Monday, April 18, 2005

The Stars in Twilight

Wel, well, well. I was just contemplating how I was going to end a half-a-weeks worth of blogger's block. I get back to my web browser, hit refresh on Drudge, and get a glimpse of this little chestnut: Land of the Freeloaders.

Rule #1 of Economics: Everything obtained must be paid for!


Something can be paid for with barter, with money, or with work. It can be paid for by you with you're resource, by someone else out of charity, or stolen from a victim. But it will be paid for!

So who paid for all this swag? Ordinary people, albeit through a chain of transitions leading through the multi-media, telecommunications, advertising and entertainment business.

Why do they pay for it? Out of a misguided sentiment for entertainers which can only be described as "idolatry". Yet even the First Commandment doesn't do justice to describe the psycho-epistemological crime being committed, both by the worshipper and the worshipped.

Media consumers are paying money to people portraying the virtues they wish they had (but have not the passion to obtain them), and vices they wish they could commit (but know they can't get away with). Rather than achieve these states of being--through thought, planning and action--they take the shortcut and live vicariously through other people pretending to do these things in unrealistic ways. Meanwhile, the stars gobble up all the perks available in a state of quiet desperation, internally struggling to convince themselves that they're actually achieving what they're pretending to achieve. Supposedly, when she went crazy at the end of her life, Vivian Leigh actually believed she was Scarlet O'Hara. By behaving in the manner described, these Hollywood stars are trying to steal their own piece of Tara.

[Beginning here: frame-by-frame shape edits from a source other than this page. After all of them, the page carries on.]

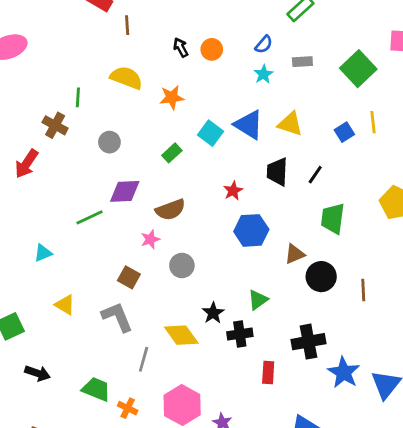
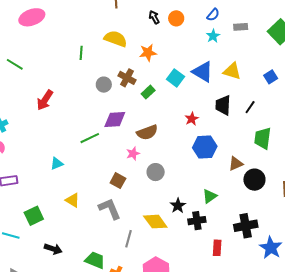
brown cross: (55, 125) -> (127, 78), moved

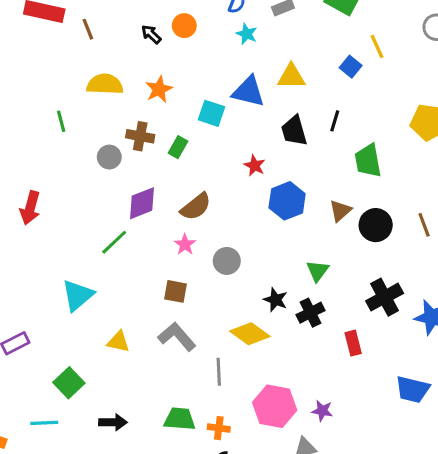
cyan triangle: (57, 163) -> (78, 295), size x1.6

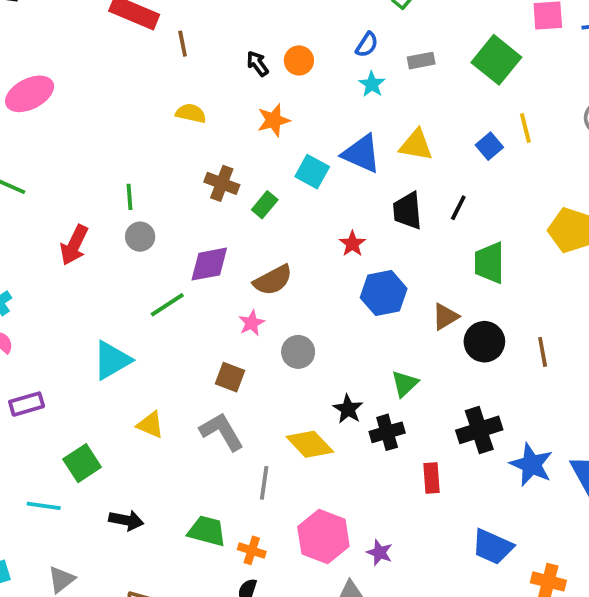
yellow semicircle: (105, 84) -> (191, 113), size x0.7
orange star: (159, 89) -> (274, 120), moved
green line: (61, 121) -> (129, 197), moved
gray circle: (109, 157) -> (140, 237), moved

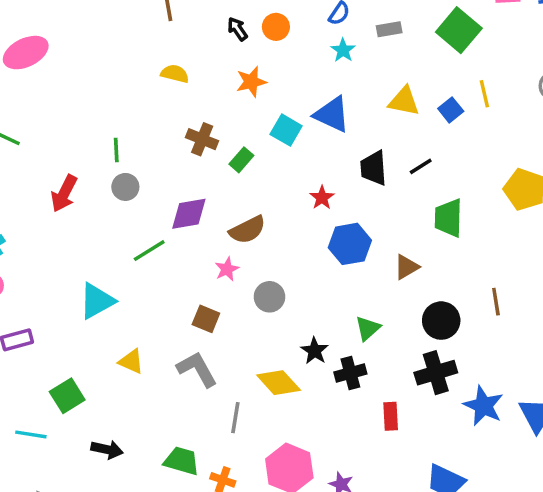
yellow triangle: (416, 145) -> (404, 101), moved
black line: (458, 208) -> (421, 166), turned 30
black circle: (484, 342) -> (441, 321), moved

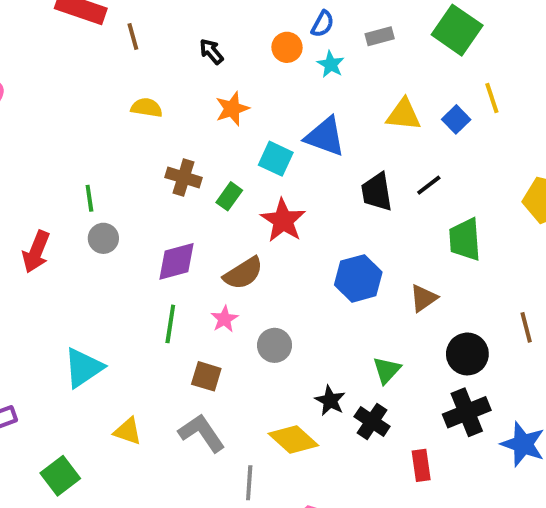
orange circle: (276, 27) -> (287, 47), moved
red star: (322, 198) -> (283, 220), moved, size x1.6
green line: (149, 251) -> (170, 324), moved, turned -44
black cross: (350, 373) -> (372, 421), turned -36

At least on the production end, the party can't last forever. As the world economy improves, cheap foreign films are getting better in quality. As world techonology improves, "indie" films are getting much better. As IT improves, the humor, genius and passion of ordinary people is more and more vividly on display; the TV is becoming the background noise for the websurfing. As AI improves, all attributes of an entertainer--voice, image, improv and imitation skills--can be replicated by software. In a generation, maybe in this generation, the beautiful people are going to go the way of silent film and AM radio stars.